Background: PD-(D/E)XK nucleases constitute a large and highly diverse superfamily of enzymes that display little sequence similarity despite retaining a common core fold and a few critical active site residues. This makes identification of new PD-(D/E)XK nuclease families a challenging task as they usually escape detection with standard sequence-based methods. We developed a modified transitive meta profile search approach and to consider the structural diversity of PD-(D/E)XK nuclease fold more thoroughly we analyzed also lower than threshold Meta-BASIC hits to select potentially correct predictions placed among unreliable or incorrect ones.
Results: Application of a modified transitive Meta-BASIC searches on updated PFAM families and PDB structures resulted in detection of five new PD-(D/E)XK nuclease families encompassing hundreds of so far uncharacterized and poorly annotated proteins. These include four families catalogued in PFAM database as domains of unknown function (DUF506, DUF524, DUF1626 and DUF1703) and YhgA-like family of putative transposases. Three of these families represent extremely distant homologs (DUF506, DUF524, and YhgA-like), while two are newly defined in updated database (DUF1626 and DUF1703). In addition, we also confidently identified an extended AAA-ATPase domain in the N-terminal region of DUF1703 family proteins.
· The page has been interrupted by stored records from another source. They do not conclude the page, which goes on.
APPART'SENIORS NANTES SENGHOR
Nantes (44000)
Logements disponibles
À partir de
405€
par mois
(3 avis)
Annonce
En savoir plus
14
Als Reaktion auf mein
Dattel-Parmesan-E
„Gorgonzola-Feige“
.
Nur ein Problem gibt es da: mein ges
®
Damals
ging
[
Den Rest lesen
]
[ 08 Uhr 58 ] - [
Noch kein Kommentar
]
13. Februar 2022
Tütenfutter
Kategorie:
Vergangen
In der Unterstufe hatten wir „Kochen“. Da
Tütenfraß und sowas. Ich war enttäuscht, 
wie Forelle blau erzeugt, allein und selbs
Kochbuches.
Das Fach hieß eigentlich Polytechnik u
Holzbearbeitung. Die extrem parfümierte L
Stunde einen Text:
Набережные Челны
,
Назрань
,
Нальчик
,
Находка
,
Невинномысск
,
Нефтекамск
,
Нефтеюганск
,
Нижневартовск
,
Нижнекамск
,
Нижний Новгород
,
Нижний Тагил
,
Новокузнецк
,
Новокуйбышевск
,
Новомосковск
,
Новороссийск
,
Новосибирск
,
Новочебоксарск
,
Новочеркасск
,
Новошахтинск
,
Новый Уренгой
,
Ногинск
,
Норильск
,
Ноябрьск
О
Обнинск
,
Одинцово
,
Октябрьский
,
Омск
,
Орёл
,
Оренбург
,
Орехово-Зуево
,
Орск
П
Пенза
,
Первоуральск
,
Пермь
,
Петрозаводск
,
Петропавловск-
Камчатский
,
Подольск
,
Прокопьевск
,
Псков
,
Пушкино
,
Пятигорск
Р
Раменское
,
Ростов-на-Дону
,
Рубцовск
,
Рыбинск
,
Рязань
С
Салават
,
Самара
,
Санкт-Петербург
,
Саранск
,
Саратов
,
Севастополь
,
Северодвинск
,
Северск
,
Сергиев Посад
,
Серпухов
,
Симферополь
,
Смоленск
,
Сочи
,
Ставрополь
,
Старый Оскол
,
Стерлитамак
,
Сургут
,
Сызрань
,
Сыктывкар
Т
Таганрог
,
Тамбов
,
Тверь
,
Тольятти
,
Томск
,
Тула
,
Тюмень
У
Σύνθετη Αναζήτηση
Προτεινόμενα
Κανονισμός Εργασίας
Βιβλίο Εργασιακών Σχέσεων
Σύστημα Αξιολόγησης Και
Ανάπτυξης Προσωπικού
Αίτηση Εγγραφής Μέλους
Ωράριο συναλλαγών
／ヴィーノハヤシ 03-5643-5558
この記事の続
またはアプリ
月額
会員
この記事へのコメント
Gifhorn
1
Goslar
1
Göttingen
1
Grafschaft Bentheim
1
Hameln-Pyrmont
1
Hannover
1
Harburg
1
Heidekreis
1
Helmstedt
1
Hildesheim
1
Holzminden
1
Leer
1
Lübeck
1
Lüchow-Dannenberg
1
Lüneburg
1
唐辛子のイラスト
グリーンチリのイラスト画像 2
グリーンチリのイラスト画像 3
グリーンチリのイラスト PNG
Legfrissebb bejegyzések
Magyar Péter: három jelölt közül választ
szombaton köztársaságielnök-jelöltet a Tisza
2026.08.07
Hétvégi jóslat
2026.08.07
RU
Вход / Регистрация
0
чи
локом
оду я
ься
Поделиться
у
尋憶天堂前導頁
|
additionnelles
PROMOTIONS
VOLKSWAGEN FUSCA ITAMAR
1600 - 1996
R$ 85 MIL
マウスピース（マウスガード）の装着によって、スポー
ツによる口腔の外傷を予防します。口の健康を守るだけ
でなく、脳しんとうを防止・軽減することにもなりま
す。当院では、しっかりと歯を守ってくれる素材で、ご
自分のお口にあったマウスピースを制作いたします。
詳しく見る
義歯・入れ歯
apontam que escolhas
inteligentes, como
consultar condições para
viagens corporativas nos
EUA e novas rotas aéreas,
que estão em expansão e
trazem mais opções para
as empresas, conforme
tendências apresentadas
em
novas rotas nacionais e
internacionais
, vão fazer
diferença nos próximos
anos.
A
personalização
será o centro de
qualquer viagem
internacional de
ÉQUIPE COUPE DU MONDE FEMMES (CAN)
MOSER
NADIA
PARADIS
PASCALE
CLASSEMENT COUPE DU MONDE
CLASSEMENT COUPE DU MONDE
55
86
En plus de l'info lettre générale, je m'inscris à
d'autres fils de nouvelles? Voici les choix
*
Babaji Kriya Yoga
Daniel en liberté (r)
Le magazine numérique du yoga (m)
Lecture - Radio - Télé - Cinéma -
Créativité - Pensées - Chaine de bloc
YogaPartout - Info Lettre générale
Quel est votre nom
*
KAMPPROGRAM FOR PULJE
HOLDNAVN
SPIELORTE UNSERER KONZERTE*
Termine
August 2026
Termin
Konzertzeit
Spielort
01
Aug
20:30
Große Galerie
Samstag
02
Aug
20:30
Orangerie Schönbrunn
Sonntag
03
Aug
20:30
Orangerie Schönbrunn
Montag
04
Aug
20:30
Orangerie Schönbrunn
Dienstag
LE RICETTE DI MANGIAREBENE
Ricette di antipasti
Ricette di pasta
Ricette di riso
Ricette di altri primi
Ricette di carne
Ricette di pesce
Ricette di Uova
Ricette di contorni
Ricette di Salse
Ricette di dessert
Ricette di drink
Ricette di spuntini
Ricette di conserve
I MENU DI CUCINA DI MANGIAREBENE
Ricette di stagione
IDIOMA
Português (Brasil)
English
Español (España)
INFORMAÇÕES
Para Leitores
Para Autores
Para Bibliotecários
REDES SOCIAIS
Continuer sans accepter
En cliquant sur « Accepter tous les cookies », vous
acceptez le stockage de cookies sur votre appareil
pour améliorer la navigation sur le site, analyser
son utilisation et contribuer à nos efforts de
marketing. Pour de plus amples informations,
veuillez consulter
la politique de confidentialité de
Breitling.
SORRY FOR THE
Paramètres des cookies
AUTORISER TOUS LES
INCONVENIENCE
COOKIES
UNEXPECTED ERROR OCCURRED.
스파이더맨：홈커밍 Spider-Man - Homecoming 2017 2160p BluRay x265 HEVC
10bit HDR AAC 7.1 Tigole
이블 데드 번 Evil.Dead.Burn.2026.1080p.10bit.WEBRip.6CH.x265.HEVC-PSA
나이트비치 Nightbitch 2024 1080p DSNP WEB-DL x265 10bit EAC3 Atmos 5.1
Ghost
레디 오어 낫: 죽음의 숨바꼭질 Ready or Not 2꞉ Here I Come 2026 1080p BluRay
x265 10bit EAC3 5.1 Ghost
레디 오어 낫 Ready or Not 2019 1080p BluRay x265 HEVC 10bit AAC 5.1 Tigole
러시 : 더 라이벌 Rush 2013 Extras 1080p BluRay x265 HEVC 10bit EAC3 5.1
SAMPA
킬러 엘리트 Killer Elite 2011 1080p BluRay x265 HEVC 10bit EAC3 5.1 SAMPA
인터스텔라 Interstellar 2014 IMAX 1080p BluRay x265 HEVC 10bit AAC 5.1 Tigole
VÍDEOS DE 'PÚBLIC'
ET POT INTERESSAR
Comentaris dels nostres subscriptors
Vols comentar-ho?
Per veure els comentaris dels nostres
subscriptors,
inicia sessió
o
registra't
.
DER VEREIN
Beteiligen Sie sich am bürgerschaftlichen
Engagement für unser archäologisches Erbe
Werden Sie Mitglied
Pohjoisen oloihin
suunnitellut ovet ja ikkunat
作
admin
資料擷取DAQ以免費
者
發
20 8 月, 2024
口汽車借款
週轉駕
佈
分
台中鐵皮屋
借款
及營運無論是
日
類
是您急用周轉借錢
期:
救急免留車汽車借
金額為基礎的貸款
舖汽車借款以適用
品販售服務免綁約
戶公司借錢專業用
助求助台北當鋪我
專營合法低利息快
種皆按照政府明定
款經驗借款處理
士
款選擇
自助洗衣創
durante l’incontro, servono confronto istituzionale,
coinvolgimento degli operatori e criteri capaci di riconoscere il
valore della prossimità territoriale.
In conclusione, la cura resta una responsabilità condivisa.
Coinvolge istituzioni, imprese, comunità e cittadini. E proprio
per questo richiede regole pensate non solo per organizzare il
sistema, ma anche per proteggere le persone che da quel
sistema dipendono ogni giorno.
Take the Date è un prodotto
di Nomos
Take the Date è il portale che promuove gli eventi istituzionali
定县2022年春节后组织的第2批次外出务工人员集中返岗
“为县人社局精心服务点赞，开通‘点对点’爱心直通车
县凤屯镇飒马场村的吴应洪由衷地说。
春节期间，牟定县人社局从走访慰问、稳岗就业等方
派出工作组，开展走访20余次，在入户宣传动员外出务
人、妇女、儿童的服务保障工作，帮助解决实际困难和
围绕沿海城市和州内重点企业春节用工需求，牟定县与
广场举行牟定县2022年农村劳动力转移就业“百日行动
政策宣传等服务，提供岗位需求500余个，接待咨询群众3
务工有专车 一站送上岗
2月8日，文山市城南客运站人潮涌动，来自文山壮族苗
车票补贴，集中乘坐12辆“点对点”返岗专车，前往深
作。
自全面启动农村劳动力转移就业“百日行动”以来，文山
Conclusion: Obtained results suggest that detailed analysis of below threshold Meta-BASIC hits may push limits further for distant homology detection in the 'midnight zone' of homology. All identified families conserve the core evolutionary fold, secondary structure and hydrophobic patterns common to existing PD-(D/E)XK nucleases and maintain critical active site motifs that contribute to nucleic acid cleavage. Further experimental investigations should address the predicted activity and clarify potential substrates providing further insight into detailed biological role of these newly detected nucleases.